Mitigation efforts include an annual blackleg survey to measure its extent and severity and deregistering susceptible varieties, Canola Council of Canada president Jim Everson said in an interview May 10.
In 2009 China also started requiring imported Canadian canola be crushed at facilities near ports and away from rapeseed-growing areas.
“It recognizes that blackleg is a disease in Canada and its total eradication in Canada is not likely to happen and therefore there needs to be mitigation done,” he said.
If China wants one per cent dockage why don’t Canadian exporters deliver it?
It makes sense when the buyer and seller agree, but not when imposed by government, says Canadian Canola Growers Association CEO Rick White.
“We have to listen to customer demands, but when we look at country regulation that influences trade and cost that’s a different story,” he said in an interview May 8.

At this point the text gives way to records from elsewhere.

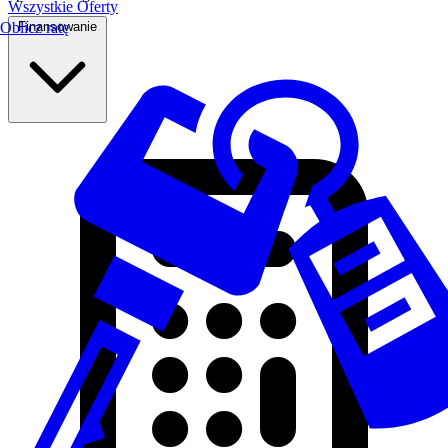
Wszystkie Oferty
Finansowanie
Oblicz ratę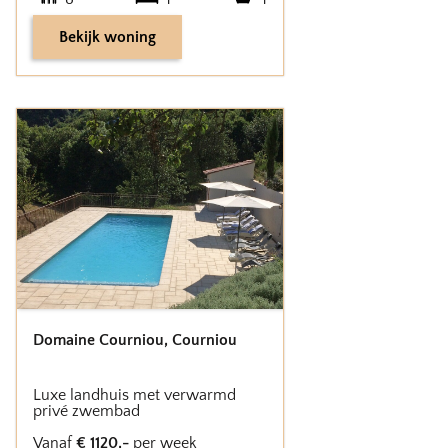
Bekijk woning
Domaine Courniou
,
Courniou
Luxe landhuis met verwarmd
privé zwembad
Vanaf
€
1120
,-
per week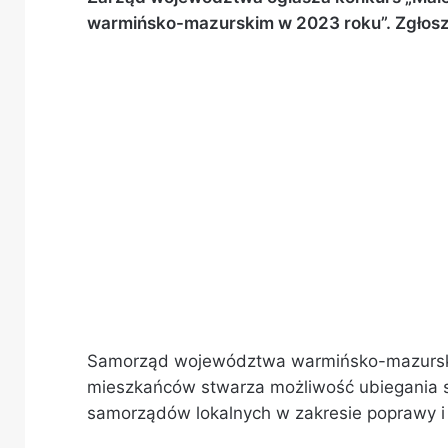
warmińsko-mazurskim w 2023 roku”. Zgłosz
Samorząd województwa warmińsko-mazursk
mieszkańców stwarza możliwość ubiegania si
samorządów lokalnych w zakresie poprawy i r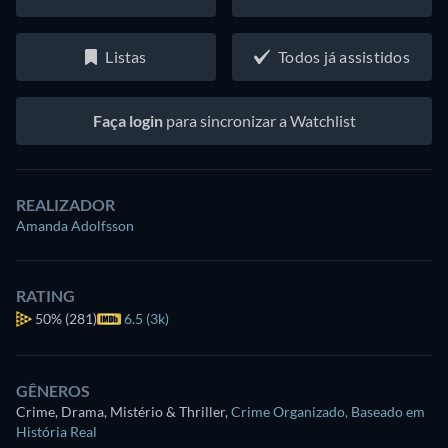
Listas
Todos já assistidos
Faça login
para sincronizar a Watchlist
REALIZADOR
Amanda Adolfsson
RATING
50%
(281)
6.5 (3k)
GÊNEROS
Crime, Drama, Mistério & Thriller
,
Crime Organizado
,
Baseado em
História Real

“That’s where you need a more scientific rationale otherwise it’s a government body injecting costs on the Canadian system where it’s not justifiable.”
At the very least removing more dockage will increase cleaning times and decrease export capacity, both of which cost exporters money, White said.
Some believe going to one per cent dockage would also cost grain companies as buyers would essentially get more canola for the same price. But that assumes canola buyers pay the same price for dockage as they do for canola.
A number of grain industry officials contacted by the Manitoba Co-operator said it depends on the contract. Sometimes buyers pay just ‘net canola,’ while other sales are ‘gross canola,’ which includes dockage.
It’s not unusual for farmers to deliver canola to primary elevators at less than 2.5 per cent dockage thanks to herbicide-tolerant varieties.
Often farmers are irritated when canola exporters add dockage, even though it’s legal.
While a number of grain industry officials said dockage is an ongoing trade irritant, going to one per cent tomorrow wouldn’t immediately restore Canadian canola exports to China.